Previous research has revealed that the genes encoding short SPL proteins are largely regulated by miR156 and miR157, with their complementary sites at the 3′ untranslated or coding regions of the genes (Matthew et al. 2002). Our results suggested that 88% of C. cathayensis SPL genes (15 genes) in Clade 3, except for Clade 3.1, was regulated by miR156 (Fig. S5 and Table S6). Only a few of the C. cathayensis SPL genes were clustered into Clade 3.1 (Fig. S1), which contained SPL genes of A. thaliana (AtSPL8) and P. trichocarpa (PtSPL21 and PtSPL26). Previous studies have concluded that AtSPL8, PtSPL21, and PtSPL26 were not regulated by either miR156 or miR157 (Preston and Hileman 2013; Li and Lu 2014). Therefore, the lack of regulation of Clade 3.1 SPL genes by miR156 appears to be universal among species. The miR156 target sequence is located at base positions 681 to 2081 (encoding amino acids 227 to 693), and none of Clade 3 SPL genes have a miR156-targeted site in their SBP domain (Table S6). This observation suggests that the miR156 regulatory site is not affected by selection sites. The miR156 regulatory sites are not easily affected even when species have evolved under environmental selection pressures.

Conclusions

In this study, we performed a phylogenetic analysis of the SPL gene family of the Juglandaceae and other land plant species. We identified 293 SPL genes in 13 species, with J. regia, C. cathayensis, and C. illinoinensis containing 30, 30, and 37 SPL genes, respectively. We have classified the SPL gene family into three major clades, and further divided them into 10 small clades. All clades of the SPL gene family have been purified and have evolved to stabilize.
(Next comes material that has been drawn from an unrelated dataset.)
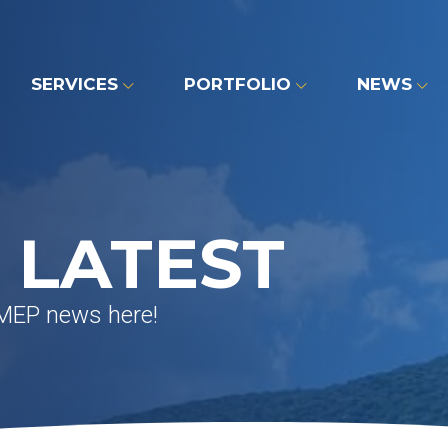
SERVICES
PORTFOLIO
NEWS
 LATEST
 MEP news here!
However, the purifying selection of the Juglandaceae SPL genes was smaller than that of the angiosperms. Our results indicated that the Juglandaceae SPL gene is more susceptible to functional differentiation than are the SPL genes of most angiosperms. The Clade 3.5 has the highest ω-value and the greatest differentiation potential. Expression analysis indicated that the SPL genes of Clade 3.5 were indeed different from the SPL genes of other branches in Clade 3 and are highly expressed in roots. It will be interesting to see if similar functions can be assigned to the Juglandaceae SPL genes in this clade. The expression analysis also showed that Clade 1 and the other two branches show spatial and temporal differences. Clade 1 genes are highly expressed in various tissues and organs, and this expression profile is closely related to many motif combinations at the C-terminal. We also observed a branch-specific membrane structure and many selection sites at the C-terminal of Clade 1. This structure and these sites will be important entry points for revealing the functional differentiation of the SPL gene family.